EXERCISE – Return, exactly and in full, the lines of the records below starting at the one with "Рецепты моей мамы" and ending at the one with "ona Geregi gibi", and no other lines.

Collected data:
•••

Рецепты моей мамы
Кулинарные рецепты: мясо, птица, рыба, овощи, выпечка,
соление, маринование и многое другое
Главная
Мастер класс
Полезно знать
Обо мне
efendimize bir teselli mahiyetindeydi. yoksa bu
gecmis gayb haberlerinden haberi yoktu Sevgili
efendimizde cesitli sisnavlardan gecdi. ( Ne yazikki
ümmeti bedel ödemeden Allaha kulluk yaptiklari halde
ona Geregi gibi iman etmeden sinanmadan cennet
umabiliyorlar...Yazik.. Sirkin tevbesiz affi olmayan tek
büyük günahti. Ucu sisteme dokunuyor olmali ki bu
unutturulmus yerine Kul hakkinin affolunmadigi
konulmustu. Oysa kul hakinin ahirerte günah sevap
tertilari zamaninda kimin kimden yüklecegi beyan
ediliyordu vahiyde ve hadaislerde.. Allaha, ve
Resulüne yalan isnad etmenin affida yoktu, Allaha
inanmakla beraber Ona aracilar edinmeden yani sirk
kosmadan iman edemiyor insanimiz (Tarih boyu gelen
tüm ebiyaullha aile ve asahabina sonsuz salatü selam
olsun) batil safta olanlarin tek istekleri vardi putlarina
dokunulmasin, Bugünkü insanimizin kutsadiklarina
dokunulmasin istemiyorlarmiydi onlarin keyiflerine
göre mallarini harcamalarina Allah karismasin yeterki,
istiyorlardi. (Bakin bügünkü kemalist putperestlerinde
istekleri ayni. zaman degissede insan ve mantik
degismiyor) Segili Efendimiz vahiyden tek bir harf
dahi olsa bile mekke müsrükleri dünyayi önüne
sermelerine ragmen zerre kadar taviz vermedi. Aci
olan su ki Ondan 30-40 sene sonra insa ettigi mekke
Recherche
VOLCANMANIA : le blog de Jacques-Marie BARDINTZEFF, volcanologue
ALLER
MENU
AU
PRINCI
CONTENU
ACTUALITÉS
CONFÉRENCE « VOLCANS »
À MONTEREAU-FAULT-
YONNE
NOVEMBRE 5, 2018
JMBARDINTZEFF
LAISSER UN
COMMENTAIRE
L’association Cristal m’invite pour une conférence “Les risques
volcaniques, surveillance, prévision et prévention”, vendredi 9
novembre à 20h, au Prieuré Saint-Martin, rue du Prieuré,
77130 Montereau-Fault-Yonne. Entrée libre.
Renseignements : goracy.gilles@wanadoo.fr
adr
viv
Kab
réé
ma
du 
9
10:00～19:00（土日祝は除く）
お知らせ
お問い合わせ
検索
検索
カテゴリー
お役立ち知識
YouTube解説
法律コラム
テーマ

•••

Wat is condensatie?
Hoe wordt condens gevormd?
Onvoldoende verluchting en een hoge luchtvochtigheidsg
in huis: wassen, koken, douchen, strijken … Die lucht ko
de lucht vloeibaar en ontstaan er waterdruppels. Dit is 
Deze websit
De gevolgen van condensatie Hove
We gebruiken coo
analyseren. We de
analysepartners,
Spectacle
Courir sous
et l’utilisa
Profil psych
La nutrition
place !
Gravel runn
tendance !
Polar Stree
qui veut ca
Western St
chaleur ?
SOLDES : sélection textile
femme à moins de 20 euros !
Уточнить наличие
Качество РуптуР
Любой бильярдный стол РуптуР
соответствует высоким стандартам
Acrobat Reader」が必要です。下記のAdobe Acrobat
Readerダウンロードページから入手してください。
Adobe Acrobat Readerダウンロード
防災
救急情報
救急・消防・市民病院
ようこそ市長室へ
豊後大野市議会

•••

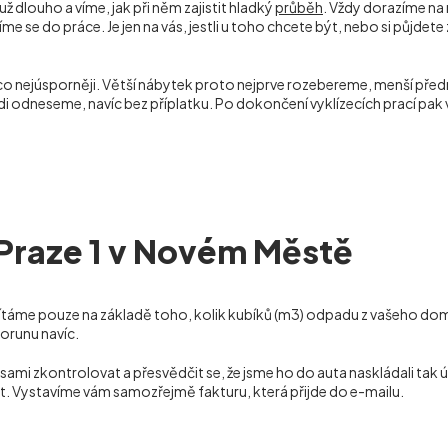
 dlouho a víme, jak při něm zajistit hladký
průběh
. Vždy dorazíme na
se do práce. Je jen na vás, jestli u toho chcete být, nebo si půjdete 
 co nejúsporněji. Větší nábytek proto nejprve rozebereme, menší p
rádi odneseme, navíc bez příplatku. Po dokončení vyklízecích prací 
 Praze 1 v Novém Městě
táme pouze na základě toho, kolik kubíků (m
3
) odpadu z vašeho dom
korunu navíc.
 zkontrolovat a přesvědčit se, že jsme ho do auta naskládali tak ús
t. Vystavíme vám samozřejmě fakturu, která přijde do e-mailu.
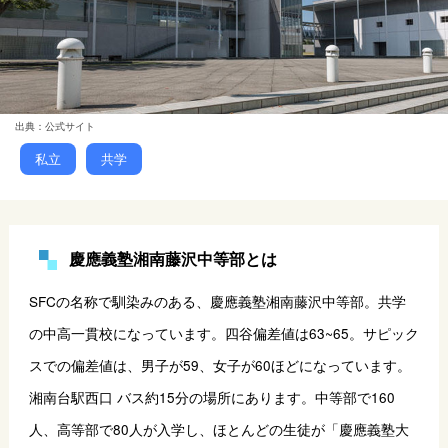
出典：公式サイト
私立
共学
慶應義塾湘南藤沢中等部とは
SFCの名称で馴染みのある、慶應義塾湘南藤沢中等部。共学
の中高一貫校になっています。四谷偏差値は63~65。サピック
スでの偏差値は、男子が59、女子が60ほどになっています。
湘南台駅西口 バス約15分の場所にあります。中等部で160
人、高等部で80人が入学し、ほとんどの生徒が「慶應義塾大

•••

PROBLEM SOLUTION –
Рецепты моей мамы
Кулинарные рецепты: мясо, птица, рыба, овощи, выпечка,
соление, маринование и многое другое
Главная
Мастер класс
Полезно знать
Обо мне
efendimize bir teselli mahiyetindeydi. yoksa bu
gecmis gayb haberlerinden haberi yoktu Sevgili
efendimizde cesitli sisnavlardan gecdi. ( Ne yazikki
ümmeti bedel ödemeden Allaha kulluk yaptiklari halde
ona Geregi gibi iman etmeden sinanmadan cennet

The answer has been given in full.